C’est au travers de deux points de vue différents que nous découvrons le quotidien de cette famille hors du commun : celui de Georges et de son fils, tout deux n’ayant d’yeux que pour une seule et même personne : la délurée mère de famille. Elle danse, elle saute sur le canapé, boit, insulte la maîtresse de son fils, adopte un oiseau exotique et elle aime, intensément, follement… et elle nous émerveille, cette femme libre comme l’air et d’un humour implacable. Le monde avec cette femme n’a aucune limite et le quotidien est une fête permanente. Comment lui résister lorsqu’elle achète un château en Espagne seulement pour faire un pied de nez à la métaphore ? Mais la folie, aussi belle soit-elle finit par dévoiler ses premières fêlures et ses dangers. Avec brio Olivier Bourdeaut glisse lentement vers une douce mélancolie, laissant peu à peu entrevoir le côté sombre d’un quotidien jusqu’ici éclatant. Peu à peu les yeux émerveillés du fils laisse place à la plume du père. On y découvre que cet homme qui nous semblait jusqu’alors aussi insouciant que sa femme, sait les épreuves à venir et le prix à payer pour aimer une si délicieuse folie. Il cède à toutes les excentricités de sa femme avec amour et tendresse, veille sur elle et son fils afin que leur merveilleuse bulle de bonheur n’éclate jamais.

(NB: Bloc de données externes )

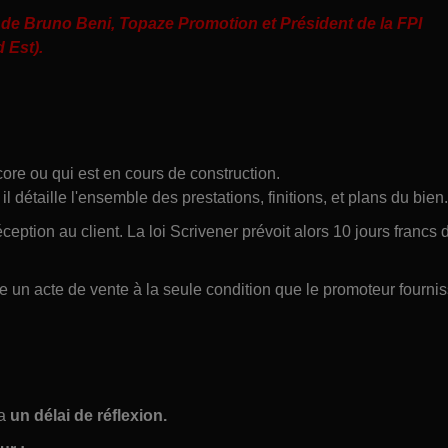
de Bruno Beni, Topaze Promotion et Président de la FPI
 Est).
ore ou qui est en cours de construction.
, il détaille l'ensemble des prestations, finitions, et plans du bien.
tion au client. La loi Scrivener prévoit alors 10 jours francs 
ige un acte de vente à la seule condition que le promoteur fourni
 a
un délai de réflexion.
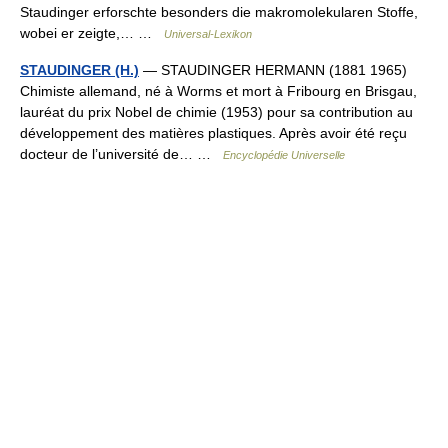
Staudinger erforschte besonders die makromolekularen Stoffe,
wobei er zeigte,… …
Universal-Lexikon
STAUDINGER (H.)
— STAUDINGER HERMANN (1881 1965)
Chimiste allemand, né à Worms et mort à Fribourg en Brisgau,
lauréat du prix Nobel de chimie (1953) pour sa contribution au
développement des matières plastiques. Après avoir été reçu
docteur de l’université de… …
Encyclopédie Universelle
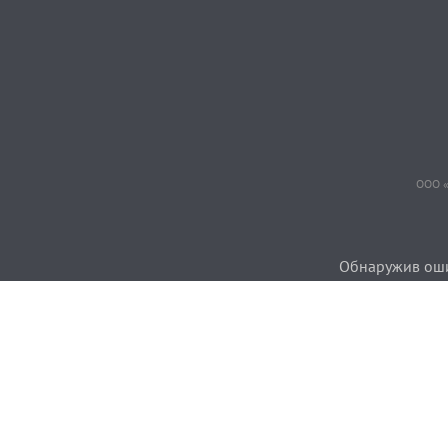
ООО «
Обнаружив ошиб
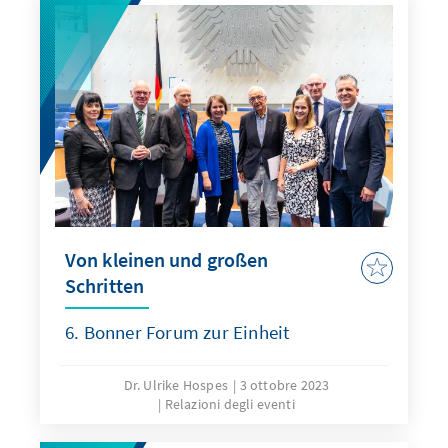
Von kleinen und großen
Schritten
6. Bonner Forum zur Einheit
Dr. Ulrike Hospes
3 ottobre 2023
Relazioni degli eventi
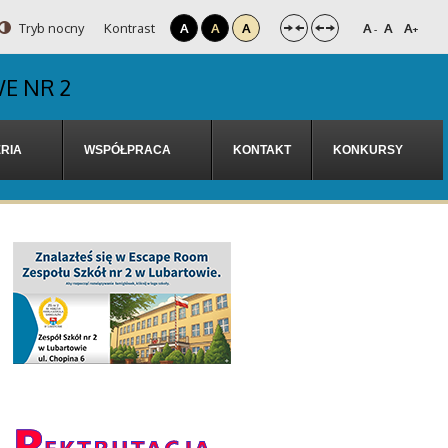
Tryb nocny
Kontrast
A
A
A
A
A
A
-
+
E NR 2
RIA
WSPÓŁPRACA
KONTAKT
KONKURSY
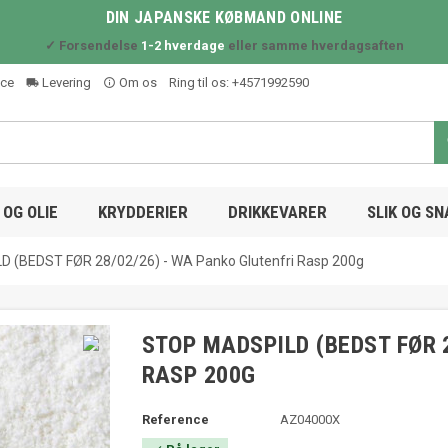
DIN JAPANSKE KØBMAND ONLINE
✓ Forsendelse
1-2 hverdage
eller samme hverdagsaften
ice
Levering
Om os
Ring til os:
+4571992590
local_shipping
info_outline
OG OLIE
KRYDDERIER
DRIKKEVARER
SLIK OG S
 (BEDST FØR 28/02/26) - WA Panko Glutenfri Rasp 200g
STOP MADSPILD (BEDST FØR 
RASP 200G
Reference
AZ04000X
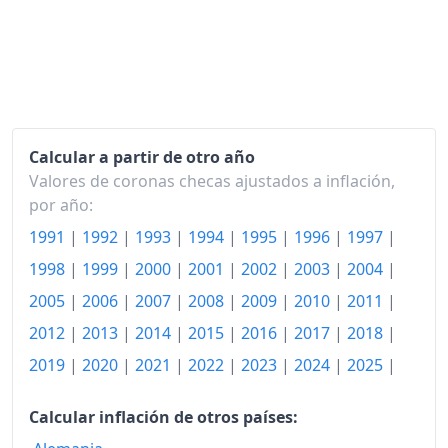
2013
228.06
2014
228.84
2015
229.38
2016
230.86
Calcular a partir de otro año
Valores de coronas checas ajustados a inflación,
2017
236.50
por año:
2018
241.60
1991
|
1992
|
1993
|
1994
|
1995
|
1996
|
1997
|
2019
248.48
1998
|
1999
|
2000
|
2001
|
2002
|
2003
|
2004
|
2005
|
2006
|
2007
|
2008
|
2009
|
2010
|
2011
|
2020
256.34
2012
|
2013
|
2014
|
2015
|
2016
|
2017
|
2018
|
2021
266.21
2019
|
2020
|
2021
|
2022
|
2023
|
2024
|
2025
|
2022
306.33
Calcular inflación de otros países:
2023
339.10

Et pourtant elle éclate, cette bulle de champagne dans laquelle la petite famille dansait sur Mr.Bojangles de Nina Simone à longueur de journée et de nuit. Et si le fils sait les changements que sa mère subit, s’il voit sur quelle pente elle glisse lentement, jamais il ne cesse de s’émerveiller devant l’amour de ses parents, tout comme Georges ne cesse d’aimer la folie qui pourtant entraîne sa femme vers un abîme sans fond. La fête doit continuer, envers et contre tout, alors lui et sa femme dansent encore et encore et leur fils dupe de rien continue de les admirer.

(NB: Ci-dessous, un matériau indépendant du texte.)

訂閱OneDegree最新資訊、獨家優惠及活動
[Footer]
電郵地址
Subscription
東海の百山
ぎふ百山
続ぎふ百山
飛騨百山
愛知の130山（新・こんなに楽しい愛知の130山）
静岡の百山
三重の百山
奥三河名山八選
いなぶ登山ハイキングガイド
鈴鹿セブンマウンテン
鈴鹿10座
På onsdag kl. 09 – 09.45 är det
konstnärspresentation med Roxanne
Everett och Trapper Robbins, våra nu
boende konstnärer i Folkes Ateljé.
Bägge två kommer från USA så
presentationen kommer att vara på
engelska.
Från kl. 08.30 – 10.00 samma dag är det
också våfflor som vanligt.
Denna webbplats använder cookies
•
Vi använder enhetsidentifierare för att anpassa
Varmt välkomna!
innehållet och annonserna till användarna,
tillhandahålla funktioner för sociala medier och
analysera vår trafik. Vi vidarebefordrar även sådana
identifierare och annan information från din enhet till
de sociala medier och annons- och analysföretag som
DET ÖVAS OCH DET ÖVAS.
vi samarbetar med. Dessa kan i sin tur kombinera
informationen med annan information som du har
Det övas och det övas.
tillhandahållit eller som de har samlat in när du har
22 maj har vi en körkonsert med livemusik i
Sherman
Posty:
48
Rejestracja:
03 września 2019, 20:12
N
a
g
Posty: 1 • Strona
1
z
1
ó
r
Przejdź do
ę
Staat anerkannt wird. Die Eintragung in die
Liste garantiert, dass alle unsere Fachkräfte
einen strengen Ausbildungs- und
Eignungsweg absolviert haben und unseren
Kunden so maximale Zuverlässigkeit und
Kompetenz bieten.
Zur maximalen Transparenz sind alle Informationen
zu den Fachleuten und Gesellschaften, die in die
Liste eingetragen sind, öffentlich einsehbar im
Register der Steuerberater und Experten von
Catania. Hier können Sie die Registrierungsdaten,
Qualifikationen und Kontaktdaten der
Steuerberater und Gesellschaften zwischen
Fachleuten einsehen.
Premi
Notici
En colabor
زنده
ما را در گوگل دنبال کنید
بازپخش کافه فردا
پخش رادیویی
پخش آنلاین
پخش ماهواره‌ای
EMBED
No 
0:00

Sans jamais baigner dans le tragique, bien au contraire, l’auteur nous raconte avec une délicieuse légèreté cet enchantement qu’est la vie de cette singulière famille en alternant entre le point de vue du fils et du père, Georges. En 160 pages Olivier Bourdeaut nous fait glisser des rires aux larmes, mais sans jamais faire cesser la fête. Mr.Bojangles nous reste en tête et nous refermons le roman en emportant avec nous un petit peu de la folie de cette femme, de l’émerveillement de ce fils et de l’amour inconditionnel de ce père.

 

La bande-dessinée :

Un premier mot sur le dessin que j’ai vraiment vraiment beaucoup appréciée. C’est typiquement le style que j’aime personnellement et pour ça un grand merci à la dessinatrice Carole Maurel. Loin de se contenter de retranscrire en image le roman, Ingrid Chabbert a effectué un véritable travail d’adaptation. Au lieu d’alterner les points de vue entre le fils et Georges, nous commençons avec l’un pour finir ensuite avec l’autre, et cela fonctionne à merveille. Certains moments clés prennent réellement vie sous nos yeux, nous saisissent et soulignent un certain tragique parfois plus suggéré dans le roman.

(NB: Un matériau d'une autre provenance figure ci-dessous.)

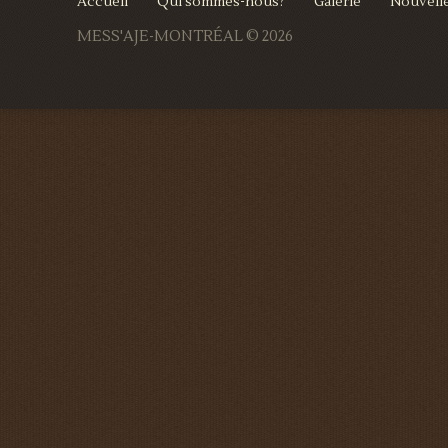
Accueil
Qui sommes-nous?
Galerie
Nouvell
MESS'AJE-MONTRÉAL
© 2026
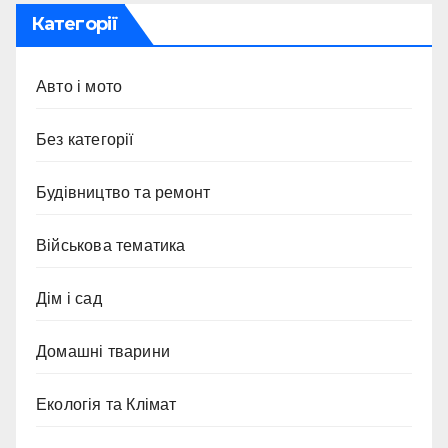
Категорії
Авто і мото
Без категорії
Будівництво та ремонт
Військова тематика
Дім і сад
Домашні тварини
Екологія та Клімат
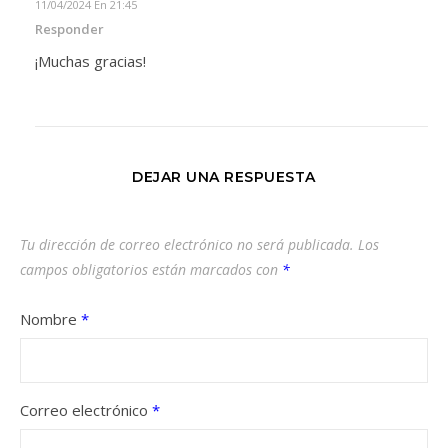
11/04/2024 En 21:45
Responder
¡Muchas gracias!
DEJAR UNA RESPUESTA
Tu dirección de correo electrónico no será publicada.
Los
campos obligatorios están marcados con
*
Nombre
*
Correo electrónico
*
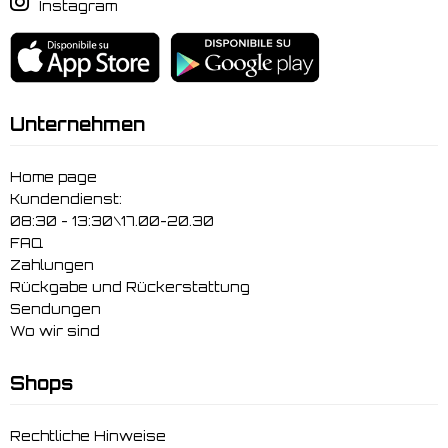
Instagram
Unternehmen
Home page
Kundendienst:
08:30 - 13:30\17.00-20.30
FAQ
Zahlungen
Rückgabe und Rückerstattung
Sendungen
Wo wir sind
Shops
Rechtliche Hinweise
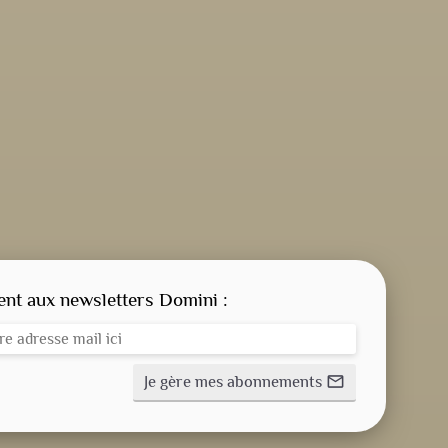
CONSIGNE SPITRITUELLE
LES OFFICES
t aux newsletters Domini :
NOS DOSSIERS
Je gère mes abonnements
mail_outline
NOS ACTUALITÉS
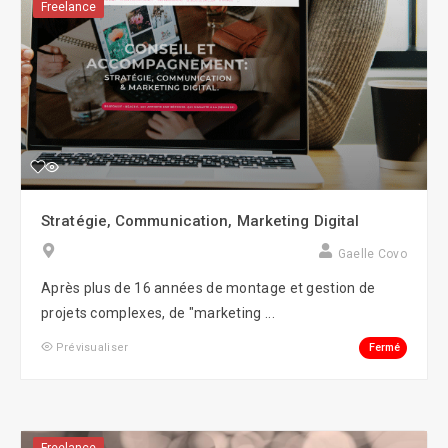
Freelance
Stratégie, Communication, Marketing Digital
Gaelle Covo
Après plus de 16 années de montage et gestion de
projets complexes, de "marketing ...
Fermé
Prévisualiser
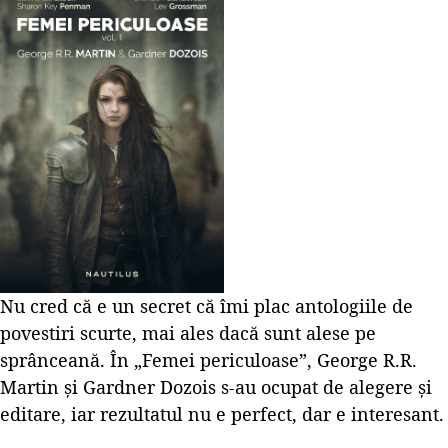
Nu cred că e un secret că îmi plac antologiile de
povestiri scurte, mai ales dacă sunt alese pe
sprânceană. În „Femei periculoase”, George R.R.
Martin și Gardner Dozois s-au ocupat de alegere și
editare, iar rezultatul nu e perfect, dar e interesant.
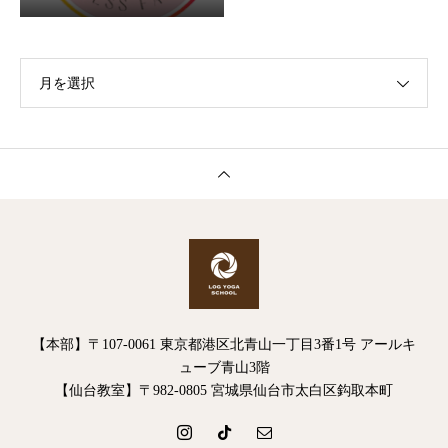
月を選択
【本部】〒107-0061 東京都港区北青山一丁目3番1号 アールキ
ューブ青山3階
【仙台教室】〒982-0805 宮城県仙台市太白区鈎取本町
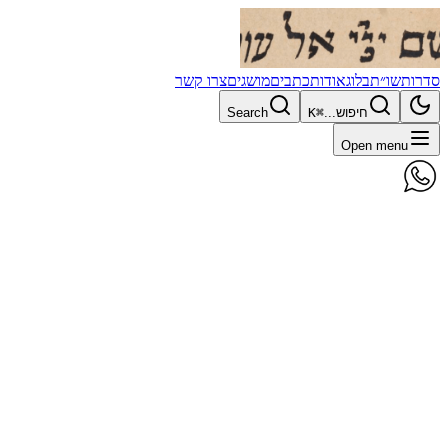
סדרות
שו״ת
בלוג
אודות
כתבים
מושגים
צרו קשר
חיפוש...
⌘K
Search
Open menu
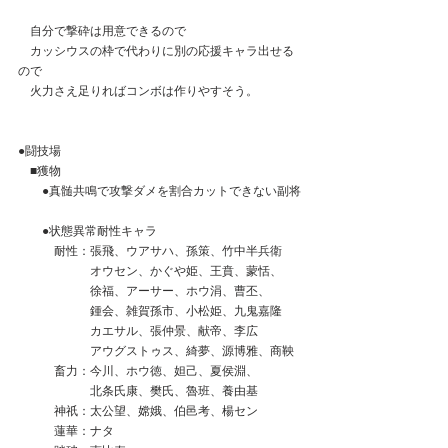
　自分で撃砕は用意できるので
　カッシウスの枠で代わりに別の応援キャラ出せる
ので
　火力さえ足りればコンボは作りやすそう。
●闘技場
　■獲物
　　●真髄共鳴で攻撃ダメを割合カットできない副将
　　●状態異常耐性キャラ
　　　耐性：張飛、ウアサハ、孫策、竹中半兵衛
　　　　　　オウセン、かぐや姫、王賁、蒙恬、
　　　　　　徐福、アーサー、ホウ涓、曹丕、
　　　　　　鍾会、雑賀孫市、小松姫、九鬼嘉隆
　　　　　　カエサル、張仲景、献帝、李広
　　　　　　アウグストゥス、綺夢、源博雅、商鞅
　　　畜力：今川、ホウ徳、妲己、夏侯淵、
　　　　　　北条氏康、樊氏、魯班、養由基
　　　神祇：太公望、嫦娥、伯邑考、楊セン
　　　蓮華：ナタ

Une merveilleuse bande-dessinée et surtout une adaptation brillamment réussie. Peut-être que si nous étions pointilleux et si nous voulions réellement trouver quelque chose à redire nous regretterions qu’il n’y est plus de passages de danses. Mais ce détail n’enlève rien à la réussite de l’ouvrage.

En bref :

Ce roman est une véritable petite merveille, pas de déprime rassurez-vous. De la poésie et de la nostalgie, mais surtout 160 pages d’émerveillement, qu’attendre de plus pour vous plonger dans cette magnifique folie ?

Sur ce je vous laisse avec Miss Simone et Mr.Bojangles.